## Task objective
Your reply should be made up of every line in the records below that holds the string "Comparison".
Information given: Begin
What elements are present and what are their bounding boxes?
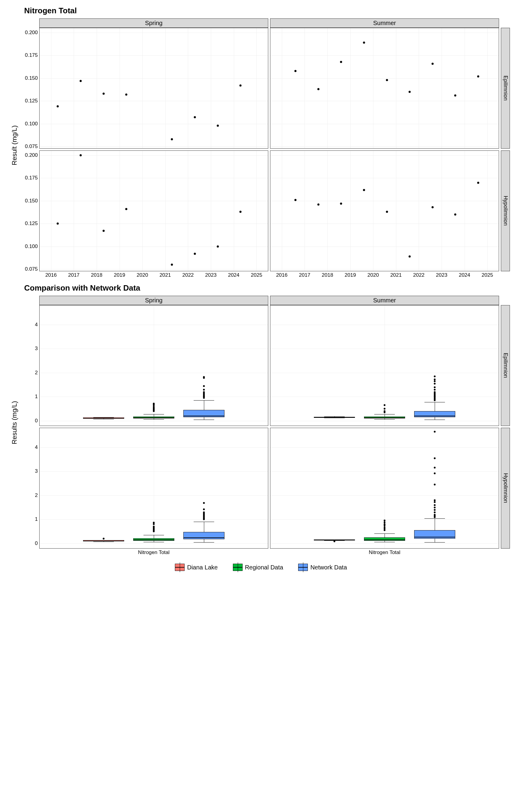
outlier-point [434,472,436,474]
y-tick-label: 0.075 [25,143,40,149]
data-point [194,252,196,255]
y-tick-label: 1 [35,393,40,400]
panel-summer-hypolimnion: 2016201720182019202020212022202320242025 [270,150,499,271]
outlier-point [203,508,205,510]
boxpanel-spring-hypo: 01234Nitrogen Total [39,428,268,549]
panel-spring-epilimnion: 0.0750.1000.1250.1500.1750.200 [39,28,268,149]
row-strip-epi: Epilimnion [501,28,510,149]
data-point [431,206,434,208]
x-tick-label: 2022 [182,271,194,278]
x-tick-label: 2018 [322,271,333,278]
outlier-point [384,410,385,412]
outlier-point [103,538,104,540]
legend-key-regional [233,564,243,571]
boxplot-title: Comparison with Network Data [24,283,513,293]
outlier-point [153,522,155,524]
data-point [363,189,365,191]
row-strip-hypo-2: Hypolimnion [501,428,510,549]
x-tick-label: 2023 [436,271,447,278]
outlier-point [334,541,335,542]
y-tick-label: 0.150 [25,198,40,204]
outlier-point [203,389,205,391]
y-tick-label: 0.150 [25,75,40,81]
data-point [125,94,127,96]
y-tick-label: 3 [35,468,40,474]
data-point [340,61,342,63]
data-point [477,182,479,184]
legend-label-regional: Regional Data [245,564,283,571]
x-tick-label: 2021 [390,271,402,278]
data-point [171,263,173,266]
data-point [80,80,82,82]
outlier-point [434,484,436,485]
x-tick-label: 2016 [276,271,287,278]
x-tick-label: 2017 [299,271,310,278]
x-tick-label: 2020 [367,271,379,278]
outlier-point [384,522,385,523]
boxplot-ylabel: Results (mg/L) [11,401,18,444]
y-tick-label: 0.125 [25,98,40,104]
data-point [477,75,479,77]
boxpanel-spring-epi: 01234 [39,305,268,426]
boxplot-box [414,411,455,417]
data-point [80,154,82,157]
outlier-point [434,467,436,469]
x-tick-label: 2024 [459,271,470,278]
outlier-point [434,511,436,513]
outlier-point [384,523,385,525]
data-point [454,95,457,97]
outlier-point [153,403,155,405]
x-tick-label: 2016 [45,271,57,278]
boxplot-box [414,530,455,539]
y-tick-label: 4 [35,444,40,450]
y-tick-label: 4 [35,322,40,328]
data-point [102,93,104,95]
boxplot-chart: Comparison with Network Data Results (mg… [9,283,513,549]
outlier-point [434,383,436,385]
col-strip-summer-2: Summer [270,296,499,305]
outlier-point [203,385,205,387]
data-point [102,230,104,232]
data-point [386,211,388,213]
boxpanel-summer-epi [270,305,499,426]
col-strip-spring-2: Spring [39,296,268,305]
data-point [217,245,219,247]
data-point [295,70,297,72]
outlier-point [384,408,385,410]
y-tick-label: 0.200 [25,29,40,36]
col-strip-summer: Summer [270,18,499,28]
outlier-point [434,375,436,377]
x-category-label: Nitrogen Total [369,548,401,555]
data-point [317,203,319,205]
data-point [57,223,59,225]
x-tick-label: 2018 [91,271,102,278]
data-point [409,91,411,93]
y-tick-label: 0 [35,418,40,424]
legend-item-regional: Regional Data [233,564,283,571]
data-point [386,79,388,81]
data-point [125,208,127,210]
outlier-point [434,501,436,503]
data-point [295,199,297,201]
panel-summer-epilimnion [270,28,499,149]
data-point [454,214,457,216]
data-point [194,116,196,118]
x-tick-label: 2025 [251,271,262,278]
legend-item-diana: Diana Lake [175,564,218,571]
legend-label-diana: Diana Lake [187,564,218,571]
outlier-point [203,376,205,378]
outlier-point [153,407,155,408]
boxpanel-summer-hypo: Nitrogen Total [270,428,499,549]
y-tick-label: 2 [35,370,40,376]
data-point [171,138,173,140]
outlier-point [434,380,436,382]
legend-item-network: Network Data [298,564,347,571]
y-tick-label: 0 [35,541,40,546]
outlier-point [434,507,436,508]
outlier-point [434,391,436,393]
data-point [409,255,411,257]
data-point [217,124,219,126]
outlier-point [434,458,436,459]
x-tick-label: 2025 [482,271,493,278]
y-tick-label: 3 [35,346,40,352]
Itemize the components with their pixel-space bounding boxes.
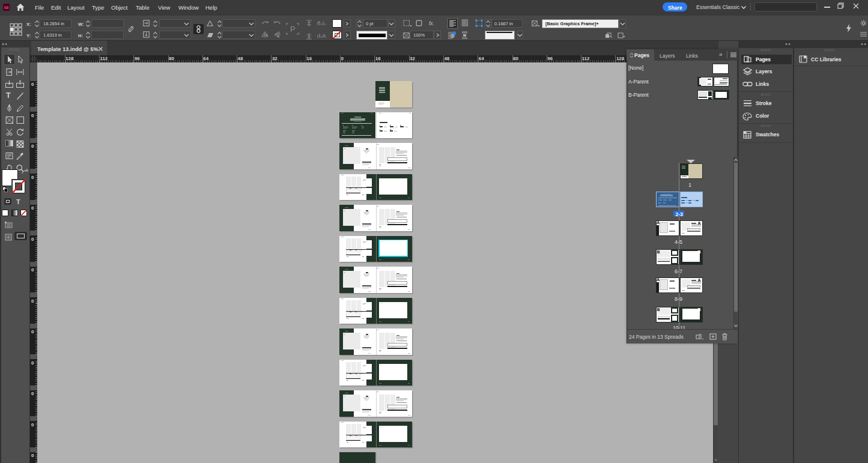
svg-text:Id: Id <box>4 5 8 10</box>
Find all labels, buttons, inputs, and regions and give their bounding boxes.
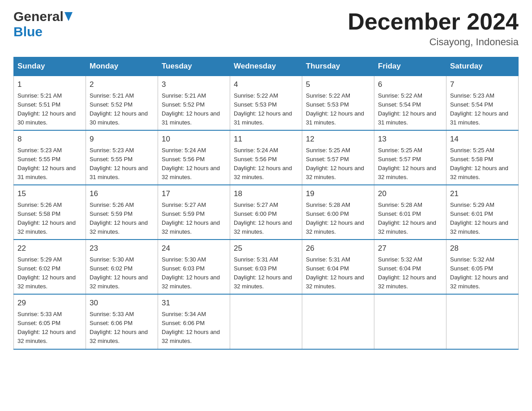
day-number: 6 (378, 79, 442, 90)
day-info: Sunrise: 5:22 AMSunset: 5:54 PMDaylight:… (378, 92, 436, 126)
day-number: 18 (234, 188, 298, 200)
day-number: 31 (162, 297, 226, 309)
calendar-cell: 8Sunrise: 5:23 AMSunset: 5:55 PMDaylight… (14, 130, 86, 185)
day-info: Sunrise: 5:25 AMSunset: 5:57 PMDaylight:… (378, 147, 436, 180)
page-header: General Blue December 2024 Cisayong, Ind… (13, 9, 519, 48)
day-info: Sunrise: 5:30 AMSunset: 6:03 PMDaylight:… (162, 256, 220, 290)
calendar-cell: 28Sunrise: 5:32 AMSunset: 6:05 PMDayligh… (446, 240, 519, 294)
calendar-cell: 4Sunrise: 5:22 AMSunset: 5:53 PMDaylight… (230, 76, 302, 130)
logo-line1: General (13, 9, 73, 24)
col-header-monday: Monday (86, 57, 158, 76)
title-section: December 2024 Cisayong, Indonesia (348, 9, 519, 48)
calendar-table: SundayMondayTuesdayWednesdayThursdayFrid… (13, 57, 519, 349)
day-info: Sunrise: 5:34 AMSunset: 6:06 PMDaylight:… (162, 311, 220, 344)
calendar-cell: 15Sunrise: 5:26 AMSunset: 5:58 PMDayligh… (14, 185, 86, 240)
day-info: Sunrise: 5:22 AMSunset: 5:53 PMDaylight:… (306, 92, 364, 126)
day-number: 29 (17, 297, 82, 309)
calendar-cell: 26Sunrise: 5:31 AMSunset: 6:04 PMDayligh… (302, 240, 374, 294)
calendar-cell: 14Sunrise: 5:25 AMSunset: 5:58 PMDayligh… (446, 130, 519, 185)
day-info: Sunrise: 5:25 AMSunset: 5:57 PMDaylight:… (306, 147, 364, 180)
day-info: Sunrise: 5:26 AMSunset: 5:58 PMDaylight:… (17, 201, 76, 235)
col-header-wednesday: Wednesday (230, 57, 302, 76)
day-number: 14 (450, 133, 515, 145)
day-info: Sunrise: 5:22 AMSunset: 5:53 PMDaylight:… (234, 92, 292, 126)
calendar-cell: 30Sunrise: 5:33 AMSunset: 6:06 PMDayligh… (86, 294, 158, 349)
calendar-cell (374, 294, 446, 349)
calendar-cell: 19Sunrise: 5:28 AMSunset: 6:00 PMDayligh… (302, 185, 374, 240)
calendar-header-row: SundayMondayTuesdayWednesdayThursdayFrid… (14, 57, 519, 76)
day-info: Sunrise: 5:23 AMSunset: 5:55 PMDaylight:… (90, 147, 148, 180)
day-number: 11 (234, 133, 298, 145)
day-number: 8 (17, 133, 82, 145)
calendar-cell: 22Sunrise: 5:29 AMSunset: 6:02 PMDayligh… (14, 240, 86, 294)
calendar-cell: 3Sunrise: 5:21 AMSunset: 5:52 PMDaylight… (158, 76, 230, 130)
day-number: 5 (306, 79, 370, 90)
day-number: 16 (90, 188, 154, 200)
day-number: 21 (450, 188, 515, 200)
calendar-cell: 6Sunrise: 5:22 AMSunset: 5:54 PMDaylight… (374, 76, 446, 130)
day-number: 12 (306, 133, 370, 145)
day-info: Sunrise: 5:32 AMSunset: 6:05 PMDaylight:… (450, 256, 508, 290)
location-subtitle: Cisayong, Indonesia (348, 36, 519, 48)
calendar-cell: 16Sunrise: 5:26 AMSunset: 5:59 PMDayligh… (86, 185, 158, 240)
calendar-cell: 10Sunrise: 5:24 AMSunset: 5:56 PMDayligh… (158, 130, 230, 185)
day-info: Sunrise: 5:21 AMSunset: 5:52 PMDaylight:… (90, 92, 148, 126)
calendar-cell: 25Sunrise: 5:31 AMSunset: 6:03 PMDayligh… (230, 240, 302, 294)
day-number: 26 (306, 243, 370, 254)
calendar-cell: 9Sunrise: 5:23 AMSunset: 5:55 PMDaylight… (86, 130, 158, 185)
day-info: Sunrise: 5:21 AMSunset: 5:52 PMDaylight:… (162, 92, 220, 126)
calendar-week-row: 1Sunrise: 5:21 AMSunset: 5:51 PMDaylight… (14, 76, 519, 130)
calendar-cell: 2Sunrise: 5:21 AMSunset: 5:52 PMDaylight… (86, 76, 158, 130)
col-header-tuesday: Tuesday (158, 57, 230, 76)
day-number: 2 (90, 79, 154, 90)
calendar-week-row: 29Sunrise: 5:33 AMSunset: 6:05 PMDayligh… (14, 294, 519, 349)
day-info: Sunrise: 5:23 AMSunset: 5:54 PMDaylight:… (450, 92, 508, 126)
logo-blue-text: Blue (13, 24, 43, 39)
calendar-cell: 13Sunrise: 5:25 AMSunset: 5:57 PMDayligh… (374, 130, 446, 185)
calendar-cell (230, 294, 302, 349)
day-number: 17 (162, 188, 226, 200)
day-number: 3 (162, 79, 226, 90)
calendar-cell (446, 294, 519, 349)
calendar-cell: 20Sunrise: 5:28 AMSunset: 6:01 PMDayligh… (374, 185, 446, 240)
col-header-thursday: Thursday (302, 57, 374, 76)
calendar-cell: 17Sunrise: 5:27 AMSunset: 5:59 PMDayligh… (158, 185, 230, 240)
calendar-cell: 21Sunrise: 5:29 AMSunset: 6:01 PMDayligh… (446, 185, 519, 240)
day-info: Sunrise: 5:30 AMSunset: 6:02 PMDaylight:… (90, 256, 148, 290)
day-info: Sunrise: 5:29 AMSunset: 6:02 PMDaylight:… (17, 256, 76, 290)
calendar-week-row: 8Sunrise: 5:23 AMSunset: 5:55 PMDaylight… (14, 130, 519, 185)
day-info: Sunrise: 5:31 AMSunset: 6:03 PMDaylight:… (234, 256, 292, 290)
calendar-cell: 23Sunrise: 5:30 AMSunset: 6:02 PMDayligh… (86, 240, 158, 294)
calendar-cell: 11Sunrise: 5:24 AMSunset: 5:56 PMDayligh… (230, 130, 302, 185)
calendar-cell: 5Sunrise: 5:22 AMSunset: 5:53 PMDaylight… (302, 76, 374, 130)
calendar-cell: 31Sunrise: 5:34 AMSunset: 6:06 PMDayligh… (158, 294, 230, 349)
day-number: 27 (378, 243, 442, 254)
calendar-cell: 7Sunrise: 5:23 AMSunset: 5:54 PMDaylight… (446, 76, 519, 130)
calendar-week-row: 15Sunrise: 5:26 AMSunset: 5:58 PMDayligh… (14, 185, 519, 240)
logo-chevron-icon (64, 12, 73, 21)
calendar-cell: 24Sunrise: 5:30 AMSunset: 6:03 PMDayligh… (158, 240, 230, 294)
day-info: Sunrise: 5:24 AMSunset: 5:56 PMDaylight:… (234, 147, 292, 180)
day-number: 25 (234, 243, 298, 254)
day-info: Sunrise: 5:33 AMSunset: 6:05 PMDaylight:… (17, 311, 76, 344)
calendar-cell: 18Sunrise: 5:27 AMSunset: 6:00 PMDayligh… (230, 185, 302, 240)
day-number: 10 (162, 133, 226, 145)
calendar-cell: 1Sunrise: 5:21 AMSunset: 5:51 PMDaylight… (14, 76, 86, 130)
day-info: Sunrise: 5:25 AMSunset: 5:58 PMDaylight:… (450, 147, 508, 180)
col-header-saturday: Saturday (446, 57, 519, 76)
day-number: 20 (378, 188, 442, 200)
day-info: Sunrise: 5:21 AMSunset: 5:51 PMDaylight:… (17, 92, 76, 126)
day-number: 28 (450, 243, 515, 254)
calendar-week-row: 22Sunrise: 5:29 AMSunset: 6:02 PMDayligh… (14, 240, 519, 294)
day-number: 4 (234, 79, 298, 90)
day-info: Sunrise: 5:27 AMSunset: 6:00 PMDaylight:… (234, 201, 292, 235)
month-year-title: December 2024 (348, 9, 519, 34)
day-info: Sunrise: 5:28 AMSunset: 6:00 PMDaylight:… (306, 201, 364, 235)
day-number: 7 (450, 79, 515, 90)
day-info: Sunrise: 5:27 AMSunset: 5:59 PMDaylight:… (162, 201, 220, 235)
day-info: Sunrise: 5:28 AMSunset: 6:01 PMDaylight:… (378, 201, 436, 235)
col-header-sunday: Sunday (14, 57, 86, 76)
day-info: Sunrise: 5:26 AMSunset: 5:59 PMDaylight:… (90, 201, 148, 235)
calendar-cell: 29Sunrise: 5:33 AMSunset: 6:05 PMDayligh… (14, 294, 86, 349)
day-number: 30 (90, 297, 154, 309)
Information given: End
## Task response
boxplot-title: Comparison with Network Data [24,283,513,293]
boxplot-chart: Comparison with Network Data Results (mg… [9,283,513,549]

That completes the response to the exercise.